New World of Modeling and Data Capabilities

Intermet Corporation has incorporated a new laser scanning capability at its Columbus Foundry in Columbus, Ga. The new technology allows it to quickly make a highly accurate digital model of a physical component, improving everything from the speed of a production ramp- up to the efficiency of quality checks.

Intermet's customers also benefit from an improved ability to troubleshoot design problems, plus create precision digital records of prototypes and actual parts they can refer back to many times, and for as long as they save the data.

Laser scanning supports two all-important Intermet goals: to provide industry-leading service to customers and to assure the dimensional accuracy of every casting it produces.

"From the customer's standpoint, this reduces the lead time to provide them with a casting," said Art Clark, technical director, Columbus Foundry, Intermet Corp. "It's also an invaluable tool improving our ability to monitor production and provide fast, accurate data to our customers."

The laser scanner is a hardware and software tool that uses a laser beam to capture the dimensions of an object. It consists of an articulated, mechanical arm with a device emitting a laser beam at one end. It moves around the component, scanning it in its entirety.
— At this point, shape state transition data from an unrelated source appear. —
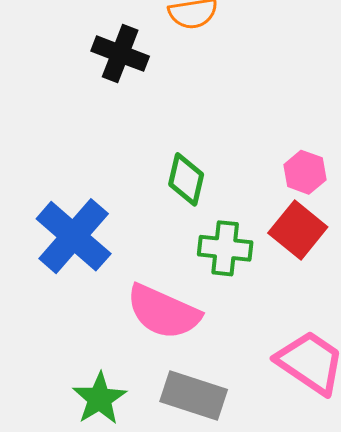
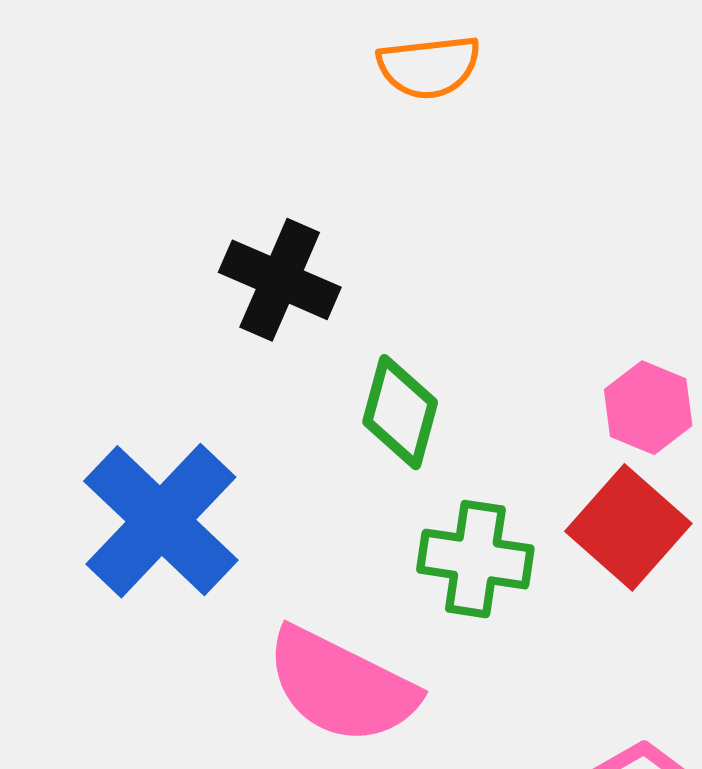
black cross: (120, 54) -> (280, 280), moved

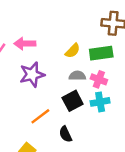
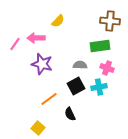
yellow semicircle: (73, 51) -> (58, 21), moved
purple star: (32, 75) -> (42, 64), turned 30
pink cross: (99, 79) -> (107, 68), moved

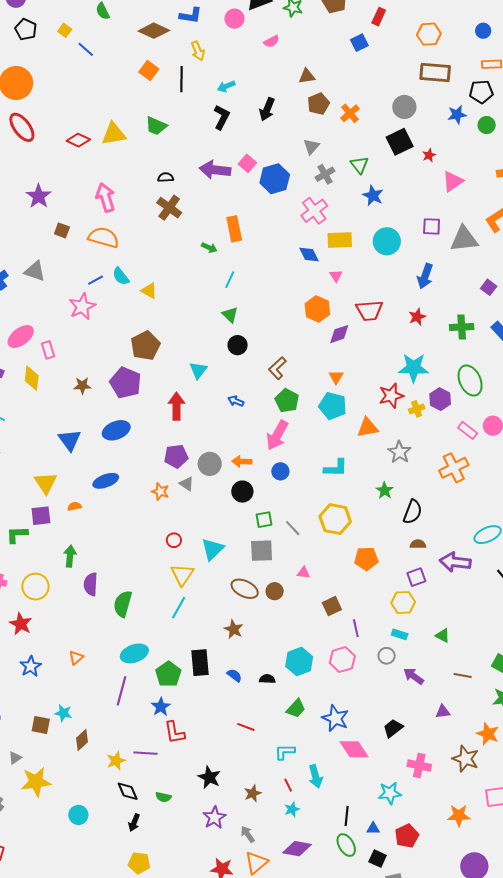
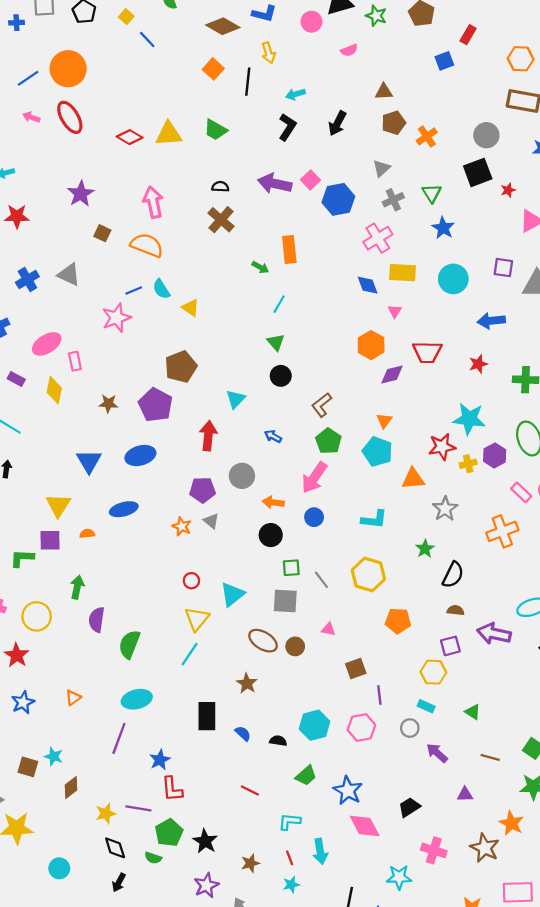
blue arrow: (425, 276) -> (491, 321), turned 60
gray circle: (210, 464) -> (242, 476), moved
green pentagon: (168, 674) -> (169, 833), moved

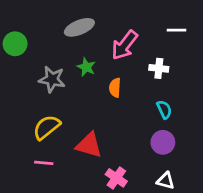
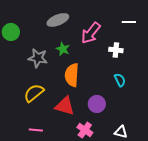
orange semicircle: (115, 88) -> (72, 75), moved, size x1.6
purple circle: (163, 142) -> (97, 104), moved
pink line: (44, 163) -> (36, 130), moved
The approach greatly improves upon a device known as a coordinate measurement machine, or CMM. That device operates more slowly than the laser scanner and requires extensive programming. It also measures only one area of an object at a time. Once anchored to a tabletop magnetically or with a vacuum connection, Intermet's laser scanner is ready to take a fast, three- dimensional snapshot record of any component, capturing thousands of data reference points per second.

"Customers want us to make sure their part is dimensionally sound," said Clark. "The old method was to take the part and then spend a lot of time programming the coordinate measuring machine. And you were only as good as your program. It would only measure where you told it to measure."

The laser scanner, on the other hand, covers the whole object, makes millions of measurements and reproduces a "point cloud" on a computer screen. "Not only do you get more points, but you acquire them much more quickly," Clark said.

It's possible to scan a part in as little as 30 to 40 minutes. That reduces the time for the advance dimensional work on a new casting from two weeks to a couple of days. When necessary, a scanning image of a new part can be delivered back to the customer just hours after its model arrives at Intermet.

Customers also benefit from the lower cost of the process. Laser scanning doesn't require the hours of programming that the older method needed for each measurement.

"You can take an employee, provide a very short training period, and start doing laser scans, said Clark."

Intermet has been using the laser scanning technology for nearly a year and a half. According to Steve McCall, quality engineering manager, Columbus Foundry, Intermet Corp.; company engineers continue to discover new applications for it.

"It's been a pleasant surprise as we've worked with the technology and learned to apply it for different outcomes and in ways we hadn't anticipated," he said.

Intermet's scanning capability facilitates a number of operations, ranging from rapid prototyping to 3-D modeling. It can determine the dimensions of a machined part so it can become the model for the future production or the subject of engineering analysis. With the wealth of data that it provides, Intermet can flesh out details that may be missing from a component's blueprint. Those details can be communicated back to the customer for future reference.

It also makes it possible to overlay a production part onto a reference part to see how closely it corresponds. Different colors designate the portions of the part where there may be discrepancies. Similarly, the digital "point cloud" can be compared to CAD designs to check production accuracy.

"This investment in technology has provided us with everything we hoped for and more," said Clark. "It has dramatically upgraded the service we provide while cutting our response time to our customers."